Drawing (via Canvas/GC) is implemented using the HTML5 <canvas> element, except in Internet Explorer 7 and 8, where VML is used instead. <canvas> is significantly faster than VML, and complex drawings should be avoided when targeting IE7/8.


The web client uses the RAP Protocol to communicate with the RAP server via HTTP-requests. The protocol was introduced in RAP 1.5 for server-to-client messages, and is also used for client-to-server messages since RAP 2.0.

The syntax of the protocol is stable API since RAP 2.0, while the actual types and properties are currently not considered public API. (Meaning there may be breaking changes in minor releases). All changes are documented in the corresponding bugzilla entries using the keyword "protocol" on the whiteboard field.

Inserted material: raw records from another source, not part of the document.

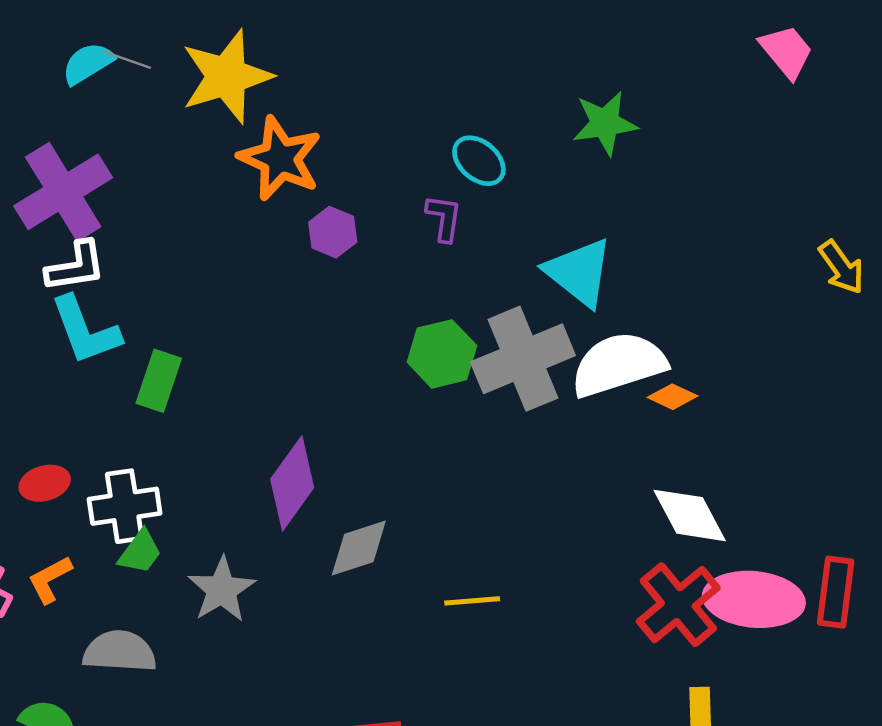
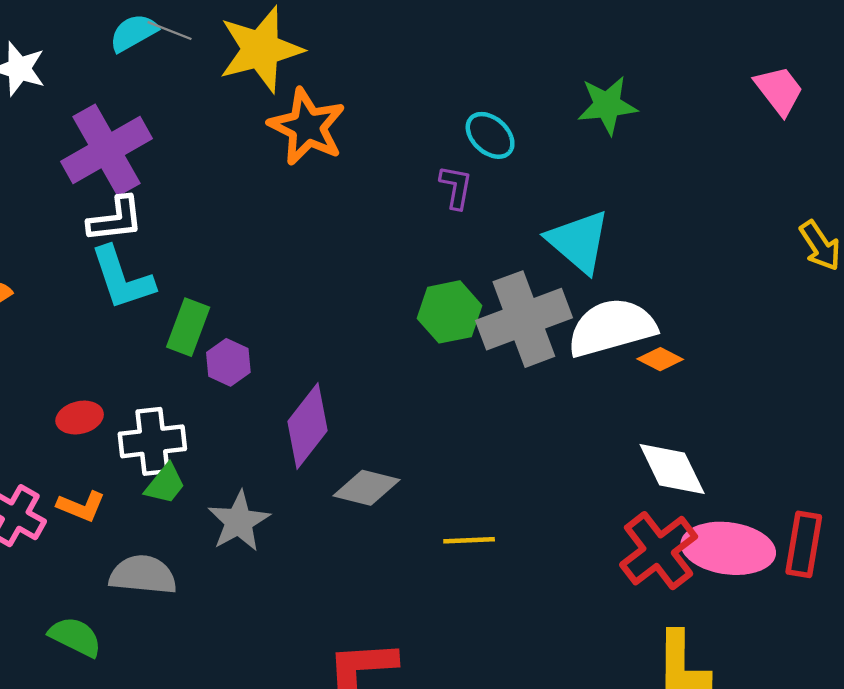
pink trapezoid: (786, 52) -> (779, 90), moved
purple hexagon: (333, 232) -> (228, 362), moved
gray diamond: (359, 548) -> (366, 488), turned 30
orange L-shape: (50, 579) -> (81, 506), turned -132

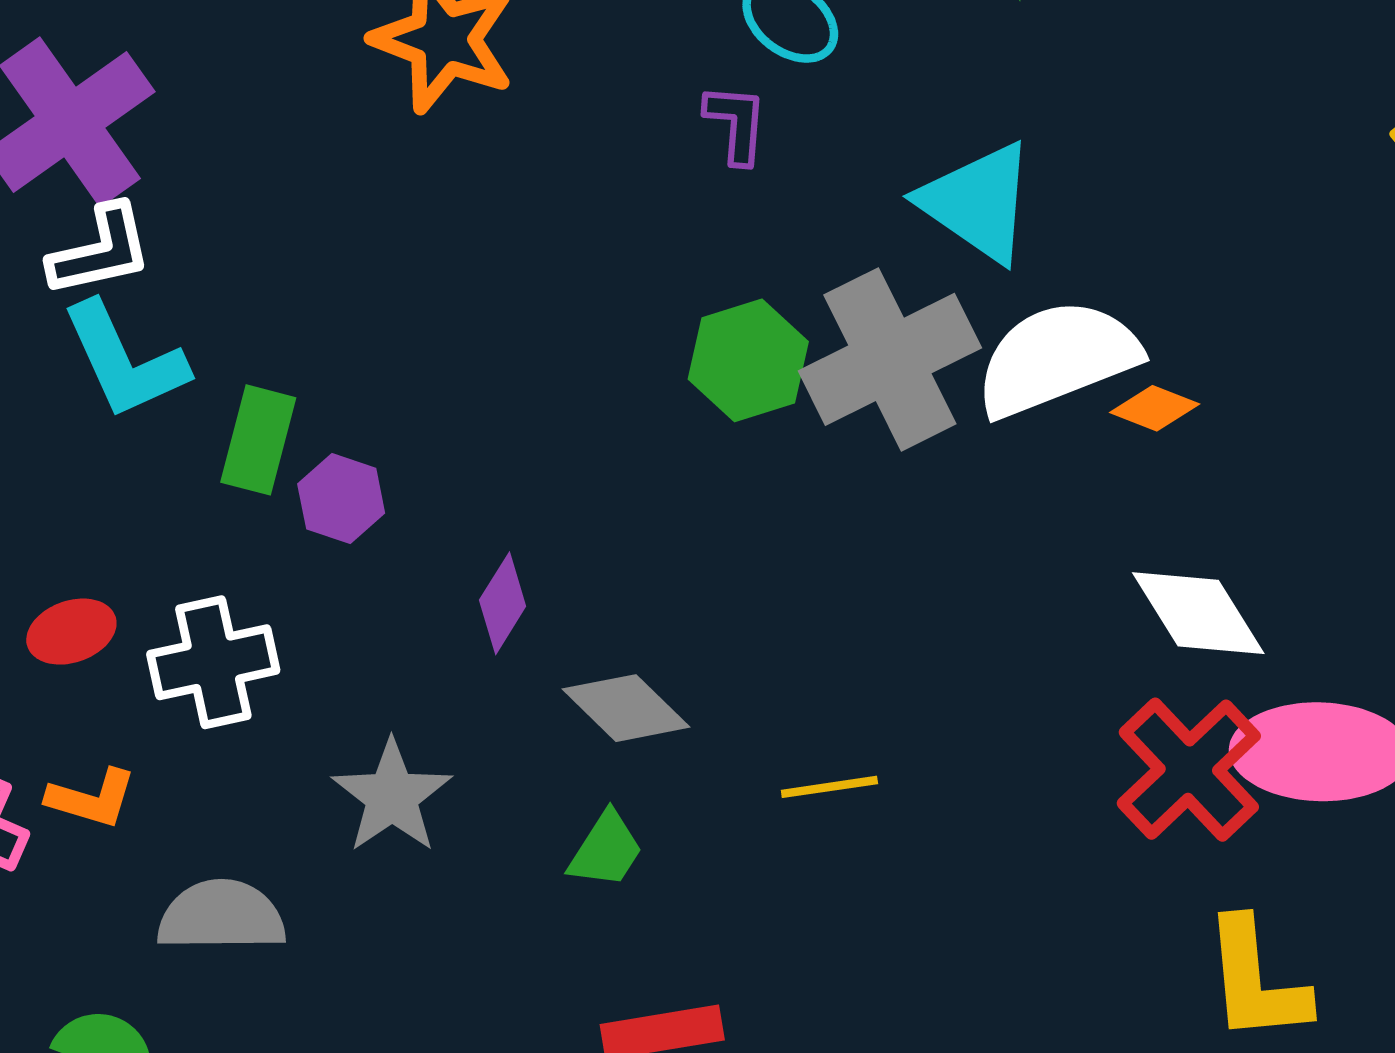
purple diamond: (307, 426) -> (503, 603), size x0.6
green trapezoid: (165, 484) -> (606, 850), moved
gray diamond: (366, 488) -> (626, 708), turned 36

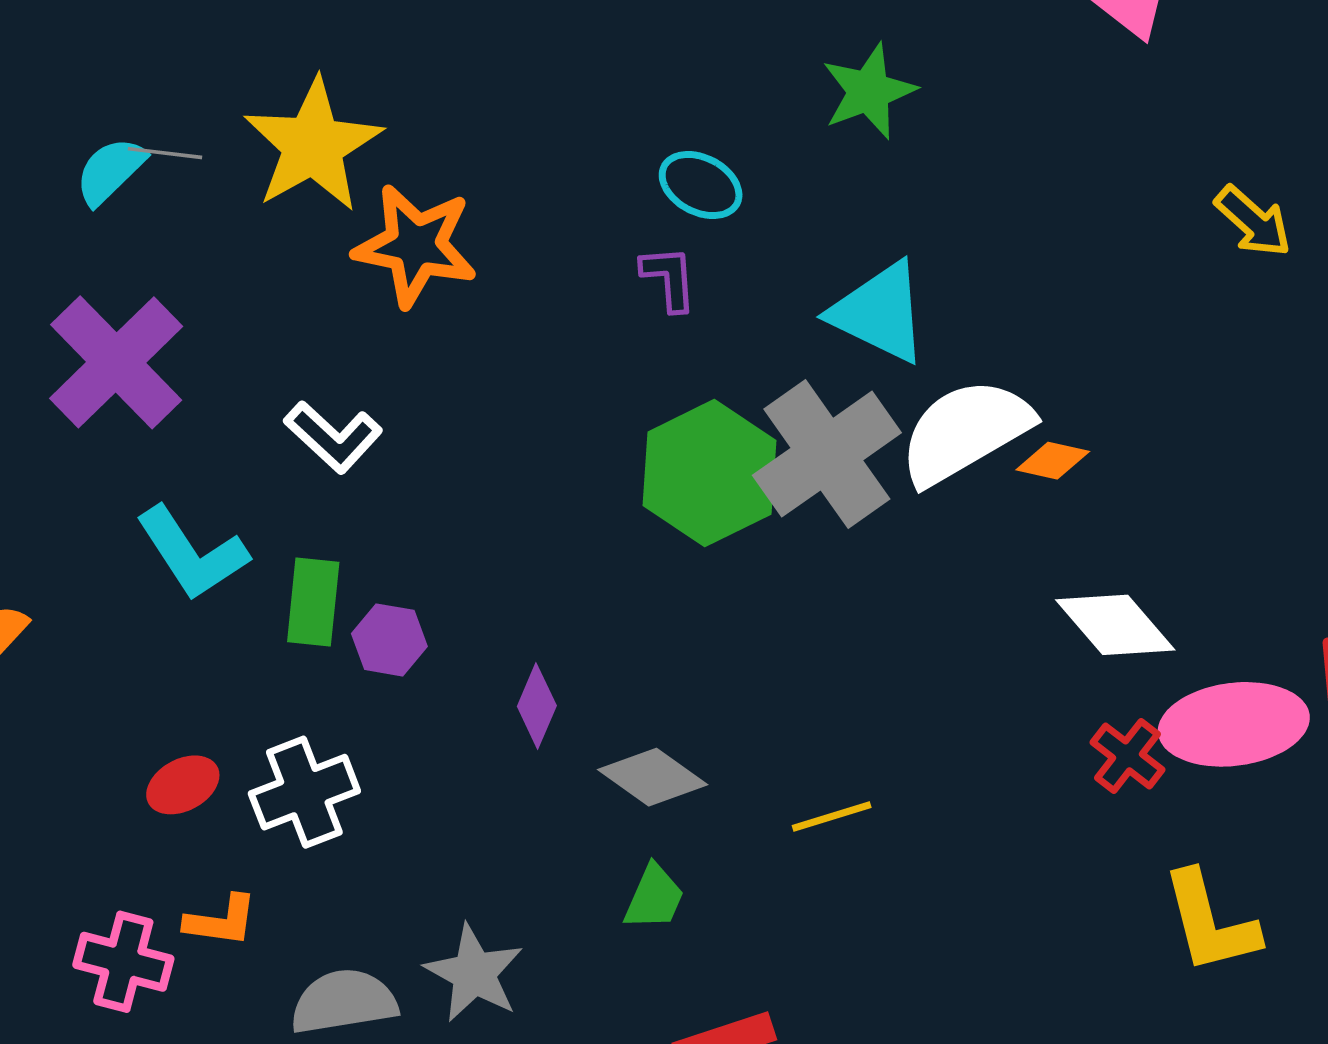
white L-shape: (100, 251) -> (333, 437), moved, turned 64
green hexagon: (748, 360) -> (709, 473), size x1.4
red cross: (1189, 770) -> (1127, 756), size x0.6
gray star: (392, 796) -> (474, 973), moved

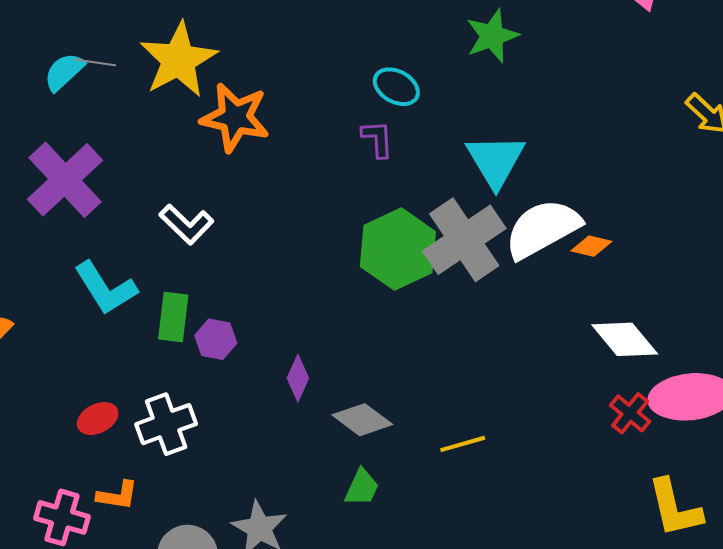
cyan triangle: (879, 312) -> (496, 161), turned 32

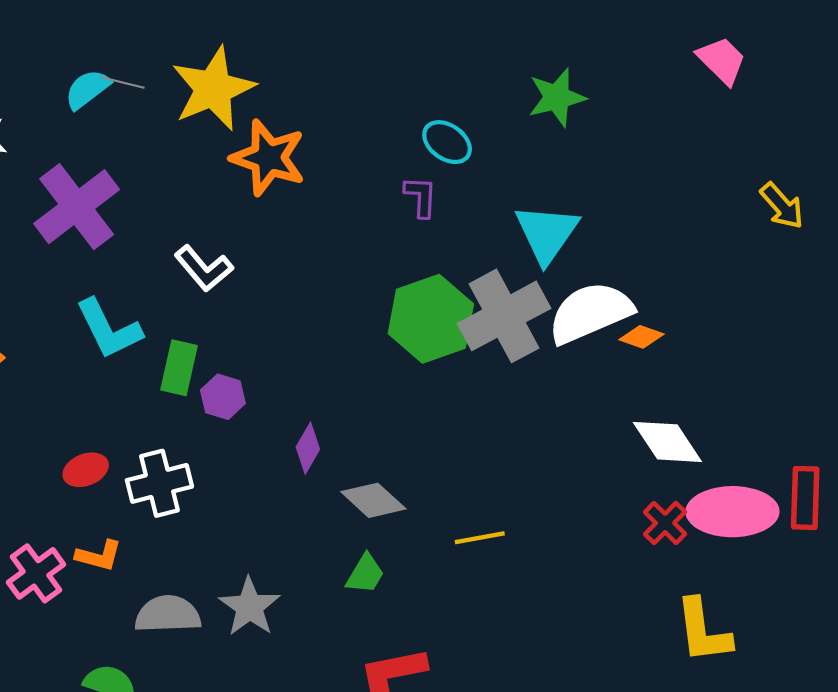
pink cross: (62, 517) -> (36, 573), turned 32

The main task of the client-server communication is to synchronize client and server objects, typically widgets. Basically, each synchronizeable object in a RAP session has three simultaneous representations:

  • The server-side (java) object, which is used by the application developer.
  • The client-side object, which (in case of widgets) renders the graphics and handles user events.
  • A 'virtual' protocol object, which is what is referenced in the server-client dialogue. The are also referred to as "Remote Objects".

The translation between server object the protocol is managed by LifeCycle adapters (for core widgets) or by the RemoteObject API, while the translation between protocl and client object is managed by protcol "type handlers".

With this architecture, both client and server can be replaced, only the API for the remote object is constant. The 'virtual' remote objects API is also used in the ClientScripting add-on.